- _Exercise_
Set the listing down exactly; no pictures.

[[ Extracted material open ]]

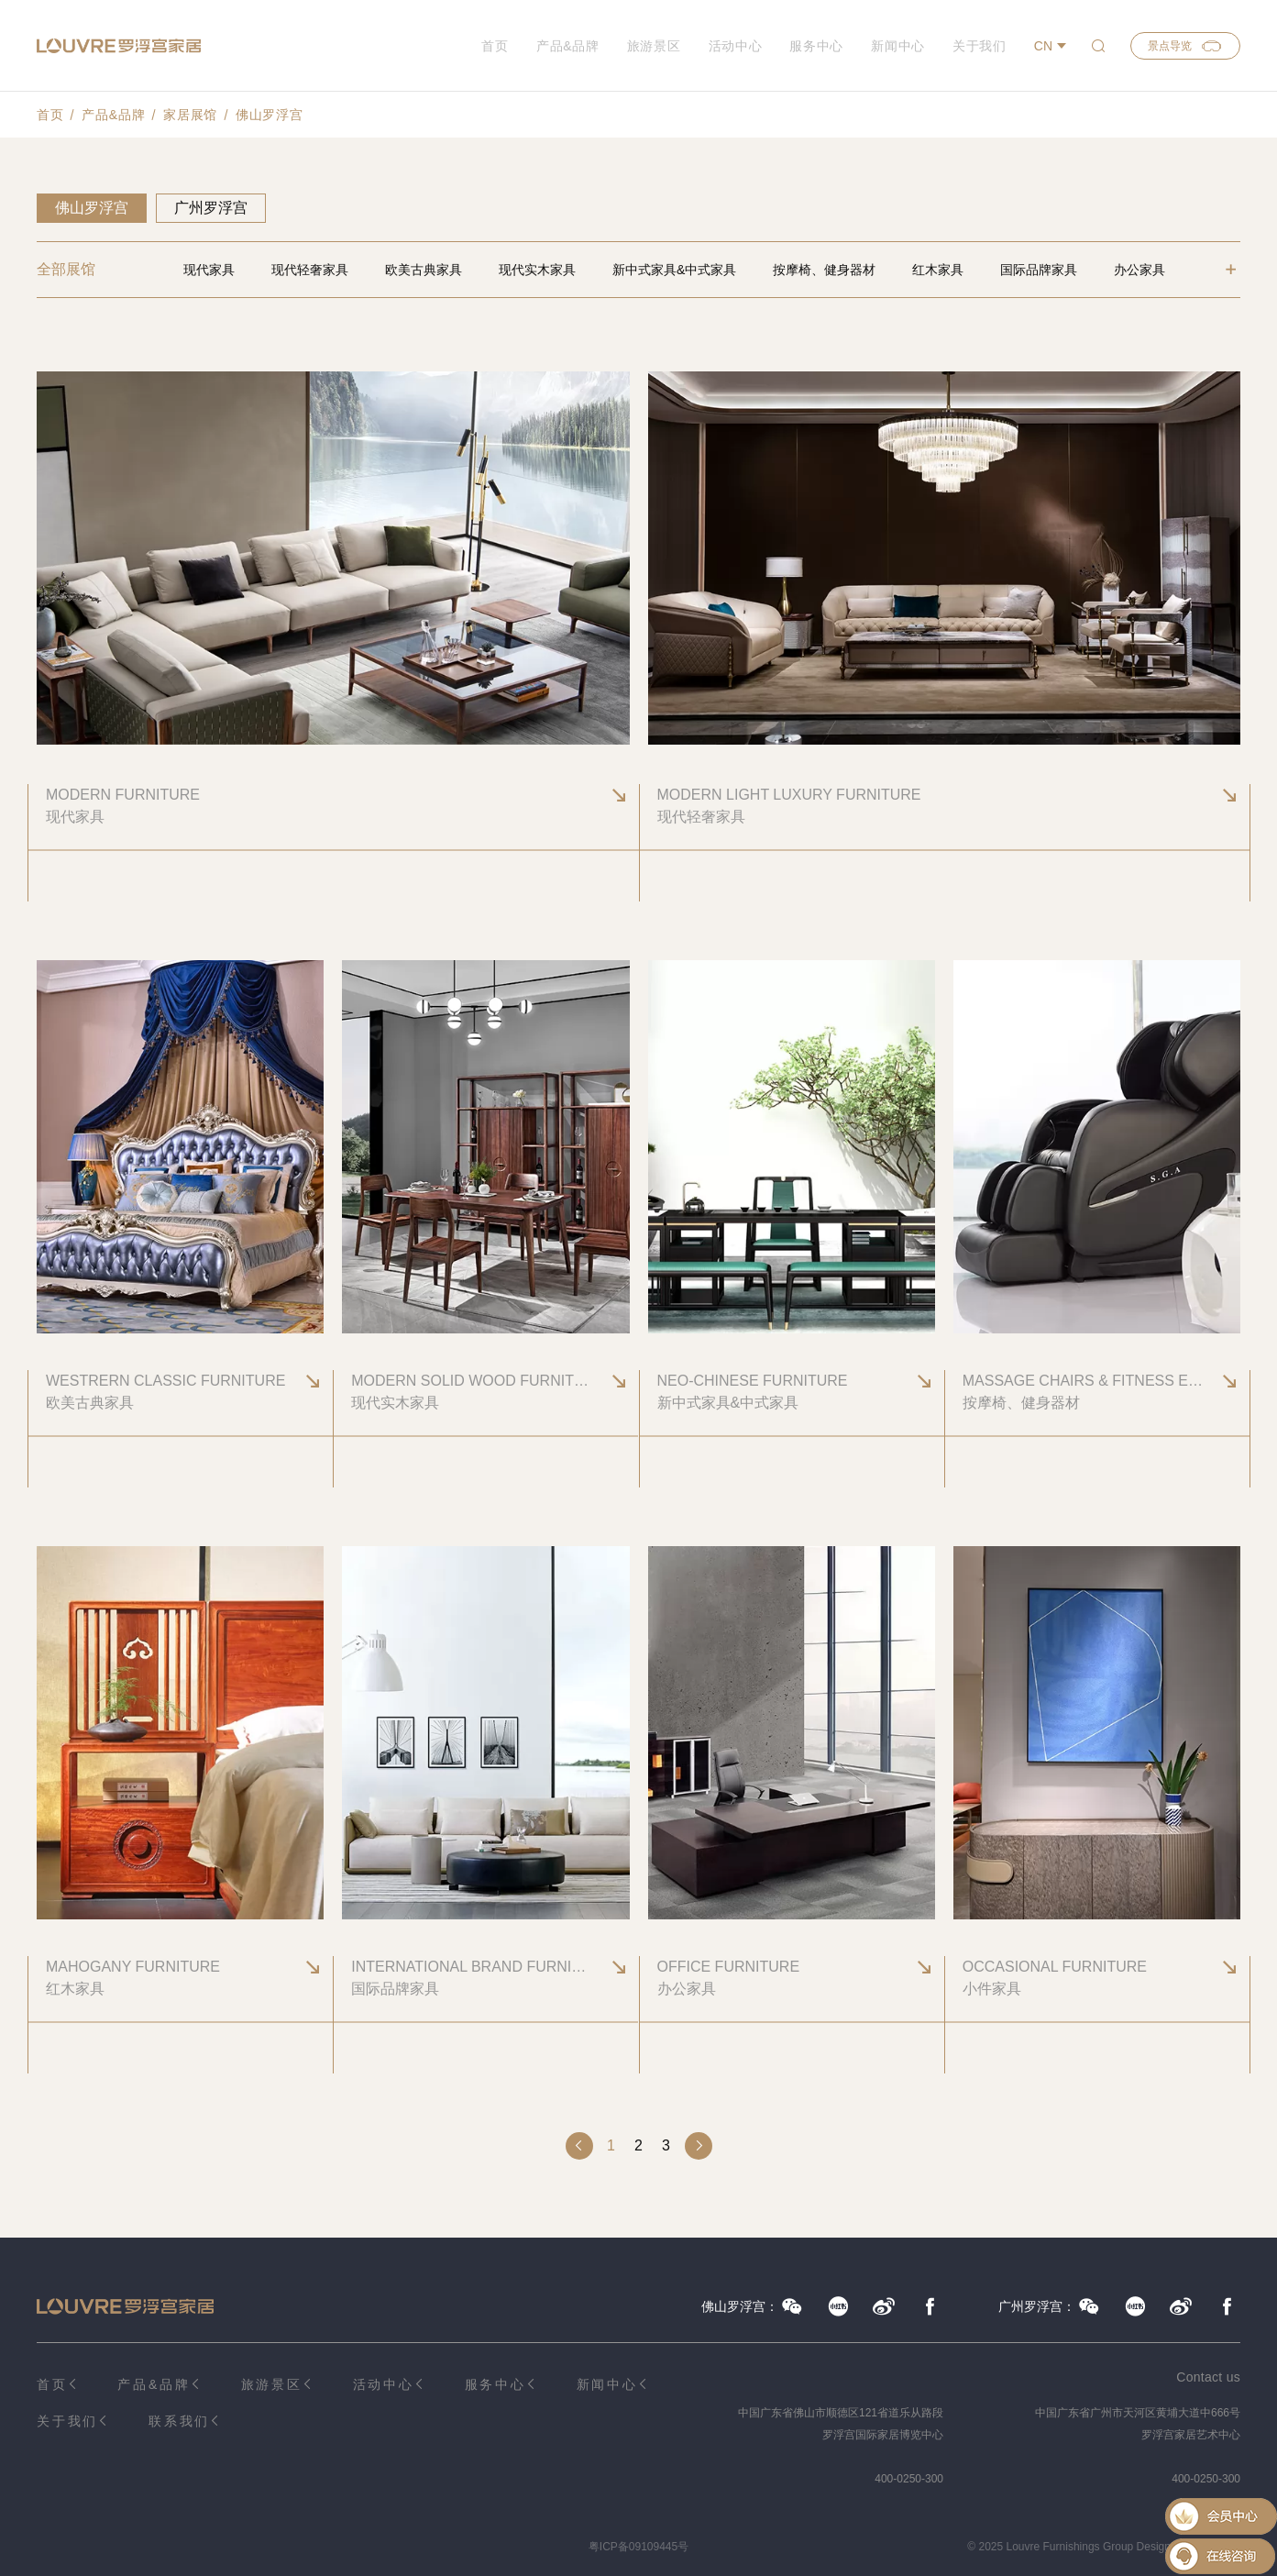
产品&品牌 (568, 46)
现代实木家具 (537, 269)
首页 (494, 46)
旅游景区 (654, 46)
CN (1043, 46)
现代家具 (209, 269)
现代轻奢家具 (309, 269)
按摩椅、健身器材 (824, 269)
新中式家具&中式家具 (674, 269)
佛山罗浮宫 (269, 114)
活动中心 (736, 46)
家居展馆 (190, 114)
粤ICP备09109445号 (638, 2546)
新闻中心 (898, 46)
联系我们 (179, 2421)
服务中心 (816, 46)
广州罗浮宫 (211, 208)
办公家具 (1139, 269)
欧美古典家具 (423, 269)
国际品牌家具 (1038, 269)
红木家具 (937, 269)
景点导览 (1185, 46)
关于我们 (979, 46)
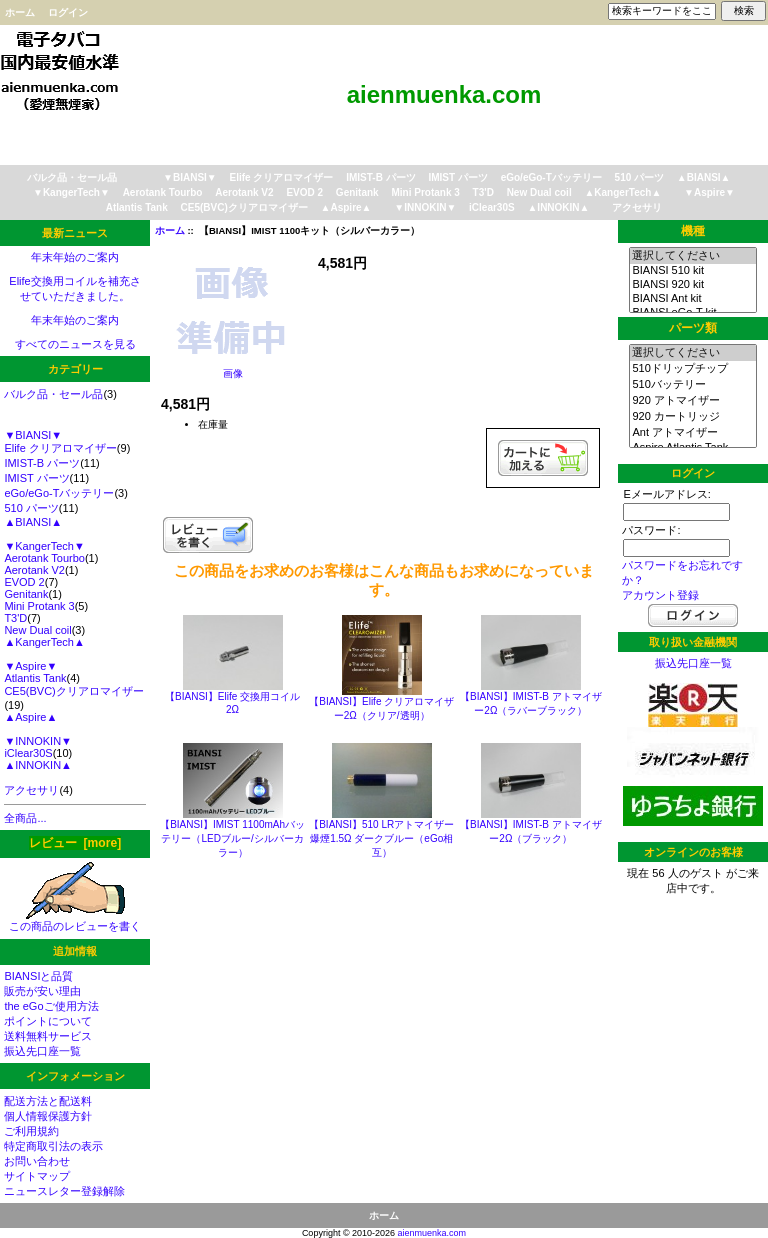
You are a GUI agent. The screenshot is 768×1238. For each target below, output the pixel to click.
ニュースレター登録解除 (64, 1191)
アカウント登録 (660, 595)
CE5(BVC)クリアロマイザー (244, 207)
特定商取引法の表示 (53, 1146)
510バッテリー (692, 385)
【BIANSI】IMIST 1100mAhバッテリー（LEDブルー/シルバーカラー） (232, 838)
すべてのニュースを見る (75, 344)
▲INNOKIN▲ (558, 207)
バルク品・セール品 (72, 177)
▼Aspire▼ (709, 192)
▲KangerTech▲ (622, 192)
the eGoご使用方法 (51, 1006)
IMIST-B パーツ (380, 177)
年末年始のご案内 (75, 257)
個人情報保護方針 (48, 1116)
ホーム (20, 12)
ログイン (68, 12)
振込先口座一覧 (42, 1051)
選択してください (692, 256)
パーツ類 (693, 328)
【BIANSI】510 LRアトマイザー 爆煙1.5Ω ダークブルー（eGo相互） (381, 838)
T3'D (483, 192)
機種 (693, 231)
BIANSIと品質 (38, 976)
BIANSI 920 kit (692, 285)
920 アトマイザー (692, 401)
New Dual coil (539, 192)
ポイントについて (48, 1021)
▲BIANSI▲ (704, 177)
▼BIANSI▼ (190, 177)
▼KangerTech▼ (71, 192)
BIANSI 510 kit (692, 271)
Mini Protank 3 (425, 192)
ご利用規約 (31, 1131)
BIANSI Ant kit (692, 299)
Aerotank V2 (244, 192)
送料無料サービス (48, 1036)
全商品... (25, 818)
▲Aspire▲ (346, 207)
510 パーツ (639, 177)
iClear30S (492, 207)
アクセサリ (637, 207)
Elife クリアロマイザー (282, 177)
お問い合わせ (37, 1161)
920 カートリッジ (692, 417)
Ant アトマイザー (692, 433)
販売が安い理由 (42, 991)
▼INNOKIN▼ (425, 207)
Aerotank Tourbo (163, 192)
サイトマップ (37, 1176)
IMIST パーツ (457, 177)
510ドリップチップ (692, 369)
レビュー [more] (75, 843)
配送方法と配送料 (48, 1101)
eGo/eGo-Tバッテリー (551, 177)
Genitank (357, 192)
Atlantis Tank (137, 207)
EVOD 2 (304, 192)
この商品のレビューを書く (75, 920)
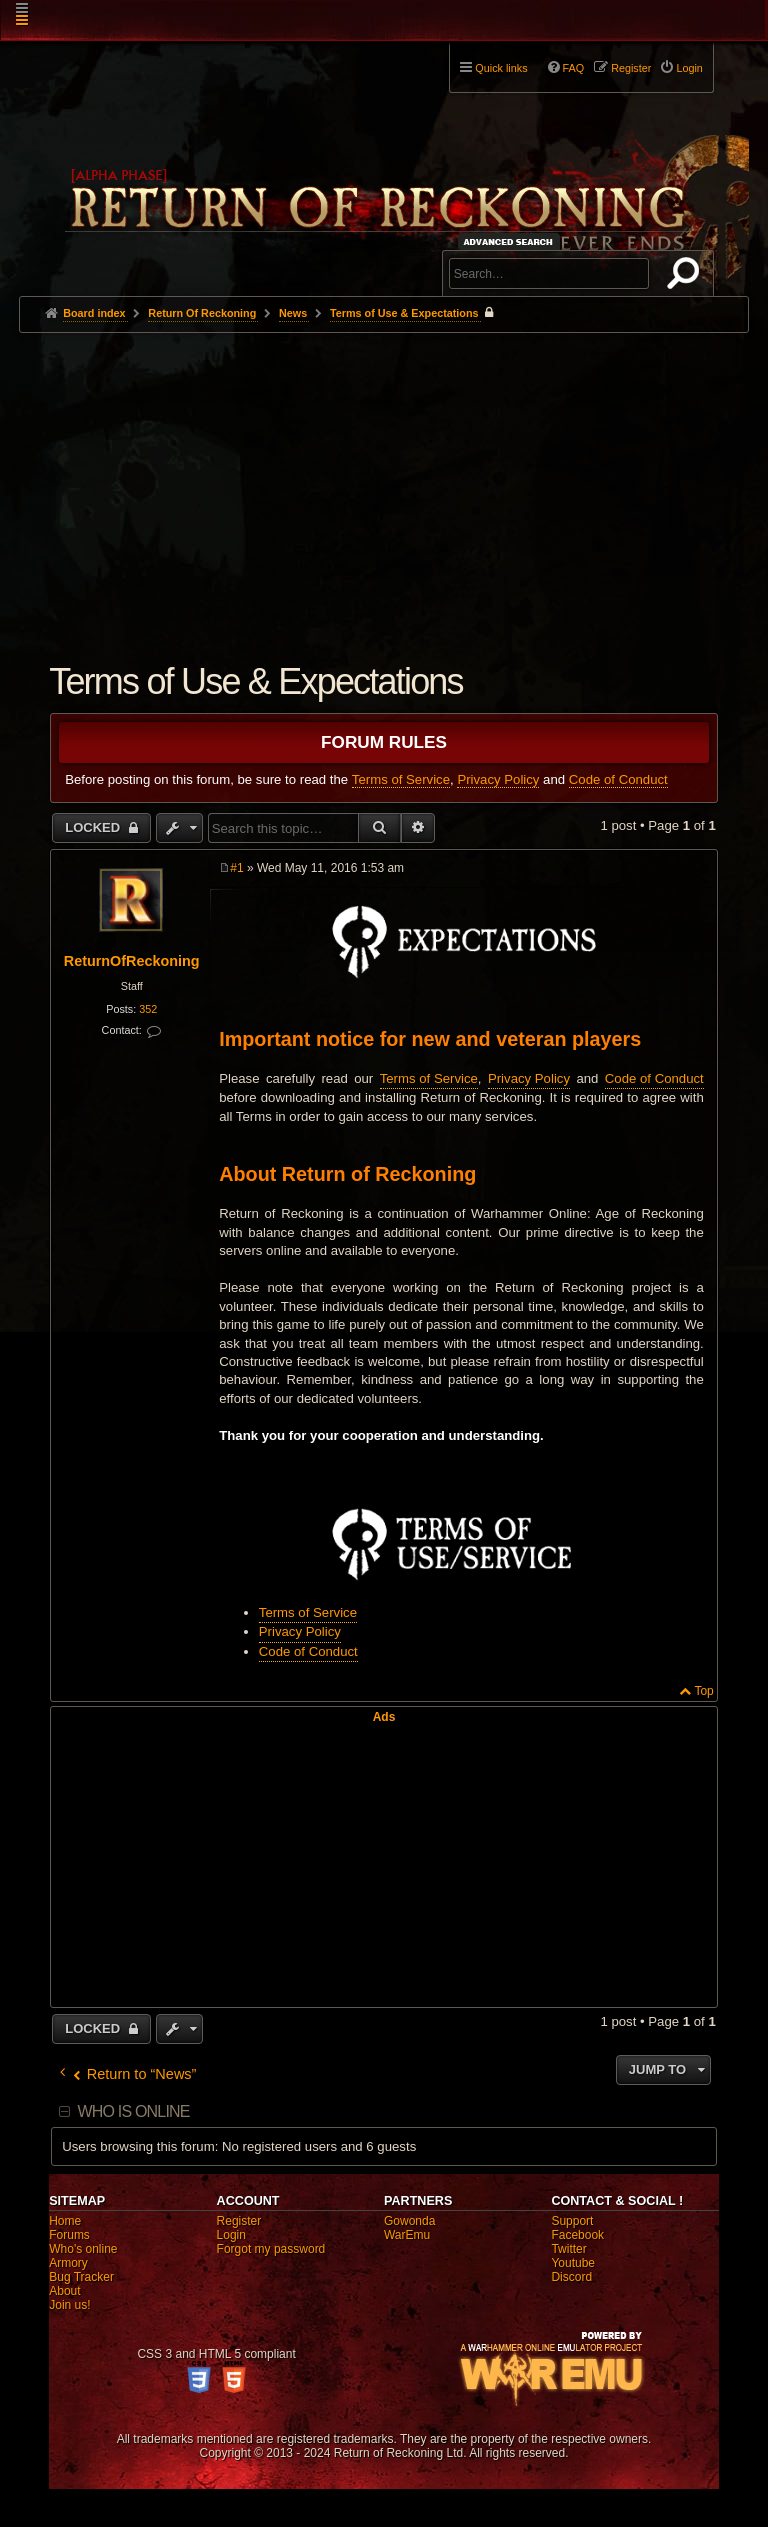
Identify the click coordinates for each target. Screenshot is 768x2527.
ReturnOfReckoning (132, 961)
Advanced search (511, 241)
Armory (68, 2263)
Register (239, 2221)
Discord (571, 2277)
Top (703, 1691)
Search (687, 277)
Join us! (69, 2305)
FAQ (574, 68)
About (64, 2291)
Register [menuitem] (631, 68)
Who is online (133, 2111)
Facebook (577, 2235)
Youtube (573, 2263)
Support (572, 2221)
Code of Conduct (618, 779)
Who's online (83, 2249)
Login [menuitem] (689, 68)
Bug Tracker (81, 2277)
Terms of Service (401, 779)
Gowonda (409, 2221)
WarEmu (407, 2235)
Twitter (568, 2249)
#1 (236, 868)
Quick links (501, 68)
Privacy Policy (498, 779)
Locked (94, 827)
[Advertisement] (384, 483)
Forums (69, 2235)
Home (65, 2221)
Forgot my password (271, 2249)
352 (148, 1009)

[[ Extracted material closed ]]

- _Response below_
产品&品牌 (568, 46)
现代实木家具 (537, 269)
首页 (494, 46)
旅游景区 (654, 46)
CN (1043, 46)
现代家具 (209, 269)
现代轻奢家具 (309, 269)
按摩椅、健身器材 (824, 269)
新中式家具&中式家具 (674, 269)
佛山罗浮宫 (269, 114)
活动中心 (736, 46)
家居展馆 (190, 114)
粤ICP备09109445号 (638, 2546)
新闻中心 (898, 46)
联系我们 (179, 2421)
服务中心 (816, 46)
广州罗浮宫 (211, 208)
办公家具 (1139, 269)
欧美古典家具 (423, 269)
国际品牌家具 (1038, 269)
红木家具 (937, 269)
景点导览 (1185, 46)
关于我们 (979, 46)
You are a GUI agent. The screenshot is 768×1238. For each target below, output the pixel to click.
ニュースレター登録解除 (64, 1191)
アカウント登録 (660, 595)
CE5(BVC)クリアロマイザー (244, 207)
特定商取引法の表示 (53, 1146)
510バッテリー (692, 385)
【BIANSI】IMIST 1100mAhバッテリー（LEDブルー/シルバーカラー） (232, 838)
すべてのニュースを見る (75, 344)
▲INNOKIN▲ (558, 207)
バルク品・セール品 (72, 177)
▼Aspire▼ (709, 192)
▲KangerTech▲ (622, 192)
the eGoご使用方法 (51, 1006)
IMIST-B パーツ (380, 177)
年末年始のご案内 (75, 257)
個人情報保護方針 (48, 1116)
ホーム (20, 12)
ログイン (68, 12)
振込先口座一覧 (42, 1051)
選択してください (692, 256)
パーツ類 (693, 328)
【BIANSI】510 LRアトマイザー 爆煙1.5Ω ダークブルー（eGo相互） (381, 838)
T3'D (483, 192)
機種 (693, 231)
BIANSIと品質 (38, 976)
BIANSI 920 kit (692, 285)
920 アトマイザー (692, 401)
New Dual coil (539, 192)
ポイントについて (48, 1021)
▲BIANSI▲ (704, 177)
▼BIANSI▼ (190, 177)
▼KangerTech▼ (71, 192)
BIANSI 510 kit (692, 271)
Mini Protank 3 (425, 192)
ご利用規約 (31, 1131)
BIANSI Ant kit (692, 299)
Aerotank V2 (244, 192)
送料無料サービス (48, 1036)
全商品... (25, 818)
▲Aspire▲ (346, 207)
510 パーツ (639, 177)
iClear30S (492, 207)
アクセサリ (637, 207)
Elife クリアロマイザー (282, 177)
お問い合わせ (37, 1161)
920 カートリッジ (692, 417)
Ant アトマイザー (692, 433)
販売が安い理由 (42, 991)
▼INNOKIN▼ (425, 207)
Aerotank Tourbo (163, 192)
サイトマップ (37, 1176)
IMIST パーツ (457, 177)
510ドリップチップ (692, 369)
レビュー [more] (75, 843)
配送方法と配送料 (48, 1101)
eGo/eGo-Tバッテリー (551, 177)
Genitank (357, 192)
Atlantis Tank (137, 207)
EVOD 2 (304, 192)
この商品のレビューを書く (75, 920)
Identify the click coordinates for each target. Screenshot is 768x2527.
ReturnOfReckoning (132, 961)
Advanced search (511, 241)
Armory (68, 2263)
Register (239, 2221)
Discord (571, 2277)
Top (703, 1691)
Search (687, 277)
Join us! (69, 2305)
FAQ (574, 68)
About (64, 2291)
Register [menuitem] (631, 68)
Who is online (133, 2111)
Facebook (577, 2235)
Youtube (573, 2263)
Support (572, 2221)
Code of Conduct (618, 779)
Who's online (83, 2249)
Login [menuitem] (689, 68)
Bug Tracker (81, 2277)
Terms of Service (401, 779)
Gowonda (409, 2221)
WarEmu (407, 2235)
Twitter (568, 2249)
#1 (236, 868)
Quick links (501, 68)
Privacy Policy (498, 779)
Locked (94, 827)
[Advertisement] (384, 483)
Forums (69, 2235)
Home (65, 2221)
Forgot my password (271, 2249)
352 (148, 1009)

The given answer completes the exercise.